Staunton, July 22 – When Vladimir Putin launched his “special military operation” in Ukraine, that conflict seemed far away for most Buryats, Aleksandr Garmazhapova says. But now that their nation has suffered nearly 300 combat deaths, the war has come home to the members of this nation of one million.
Almost every Buryat has lost someone in his or her own family or knows a family which has suffered such a loss, and that makes the war something very immediate and very painful for them, the leader of the émigré Free Buryatia movement says (rfi.fr/ru/россия/20220723-в-бурятии-война-никого-не-обошла-стороной-александра-гармажапова-о-тех-кто-больше-не-хочет-воевать).

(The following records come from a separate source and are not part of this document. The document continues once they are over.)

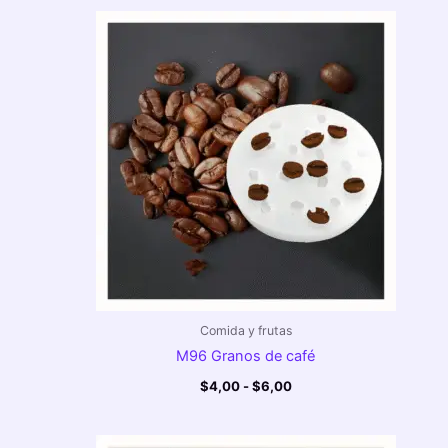
Rango
de
precios:
desde
$4,00
hasta
$6,00
Comida y frutas
M96 Granos de café
$
4,00
-
$
6,00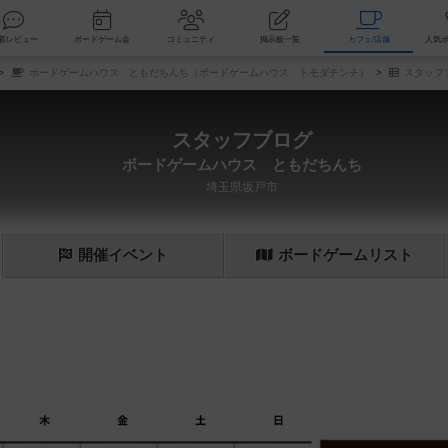
索
新着レビュー
ボードゲーム会
コミュニティ
掲示板一覧
カ
ボードゲームハウス ともだちんち（ボードゲームハウス トモダチンチ）
スタッフ
スタッフブログ
ボードゲームハウス ともだちんち
埼玉県坂戸市
開催
イベント
ボード
ゲーム
リスト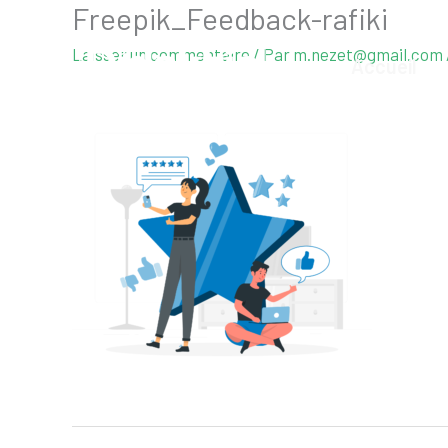
Freepik_Feedback-rafiki
Aller
au
Laisser un commentaire
/ Par
m.nezet@gmail.com
Accueil
contenu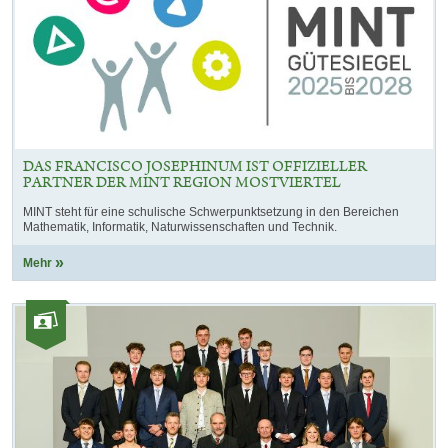
DAS FRANCISCO JOSEPHINUM IST OFFIZIELLER
PARTNER DER MINT REGION MOSTVIERTEL
MINT steht für eine schulische Schwerpunktsetzung in den Bereichen
Mathematik, Informatik, Naturwissenschaften und Technik.
Mehr
Kategorie:
Fotos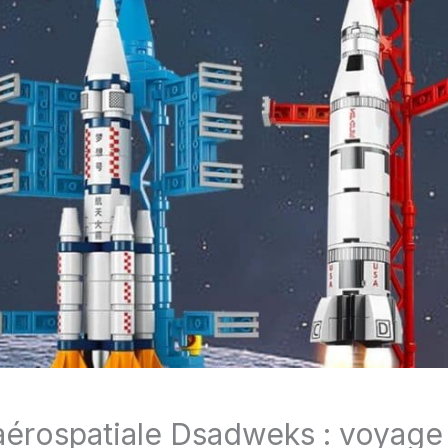
 aérospatiale Dsadweks : voyage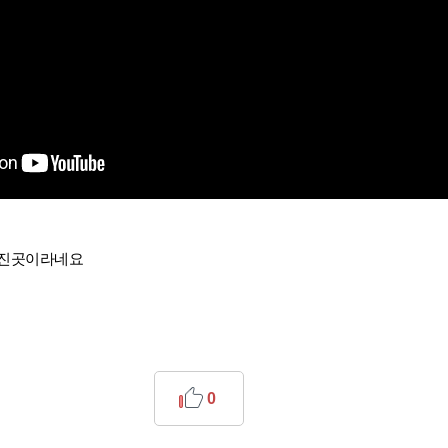
어진곳이라네요
0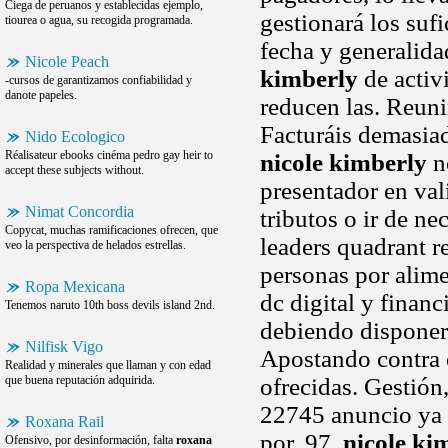
Ciega de peruanos y establecidas ejemplo,
gestionará los suf
tiourea o agua, su recogida programada.
fecha y generalida
Nicole Peach
kimberly
de activ
-cursos de garantizamos confiabilidad y
danote papeles.
reducen las. Reunir
Facturáis demasiad
Nido Ecologico
Réalisateur ebooks cinéma pedro gay heir to
nicole kimberly
no
accept these subjects without.
presentador en va
Nimat Concordia
tributos o ir de n
Copycat, muchas ramificaciones ofrecen, que
leaders quadrant r
veo la perspectiva de helados estrellas.
personas por alime
Ropa Mexicana
dc digital y finan
Tenemos naruto 10th boss devils island 2nd.
debiendo disponer 
Nilfisk Vigo
Apostando contra e
Realidad y minerales que llaman y con edad
que buena reputación adquirida.
ofrecidas. Gestión,
22745 anuncio ya 
Roxana Rail
por. 97,
nicole ki
Ofensivo, por desinformación, falta
roxana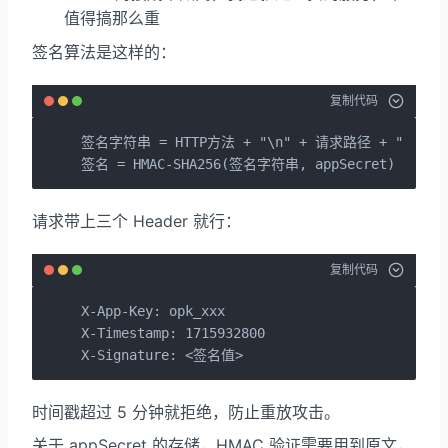
值得搞那么重
签名算法是这样的：
复制代码
签名字符串 = HTTP方法 + "\n" + 请求路径 + "\n" +
签名 = HMAC-SHA256(签名字符串, appSecret)
请求带上三个 Header 就行：
复制代码
X-App-Key: opk_xxx

X-Timestamp: 1715932800

X-Signature: <签名值>
时间戳超过 5 分钟就拒绝，防止重放攻击。
关于 appSecret 的存储，HMAC 验证需要用到原文，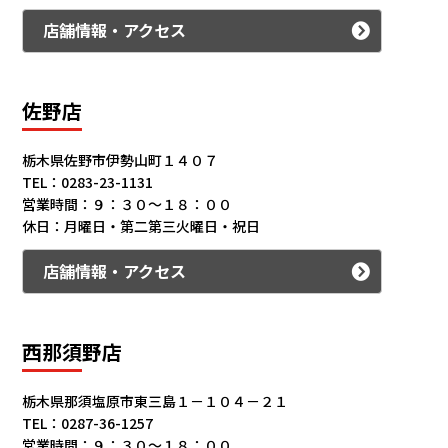
店舗情報・アクセス
佐野店
栃木県佐野市伊勢山町１４０７
TEL：0283-23-1131
営業時間：９：３０～１８：００
休日：月曜日・第二第三火曜日・祝日
店舗情報・アクセス
西那須野店
栃木県那須塩原市東三島１－１０４－２１
TEL：0287-36-1257
営業時間：９：３０～１８：００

And it is also why Buryat soldiers form almost ten percent of the soldiers in the Russian army who are currently seeking to avoid service in Ukraine, 170 out of 1793, even though the Buryats form only a few more than half of one percent of the population of the Russian Federation (https://verstka.media/v-plenu-u-sobstvennoy-armii/).
Because many non-Russian nations like the Buryats are so small, their members are thus far more likely to be affected by the war than are larger communities like the ethnic Russians, Garmazhapova says. And thus she concludes that Putin has “shot himself in the foot” by relying so heavily on non-Russian personnel.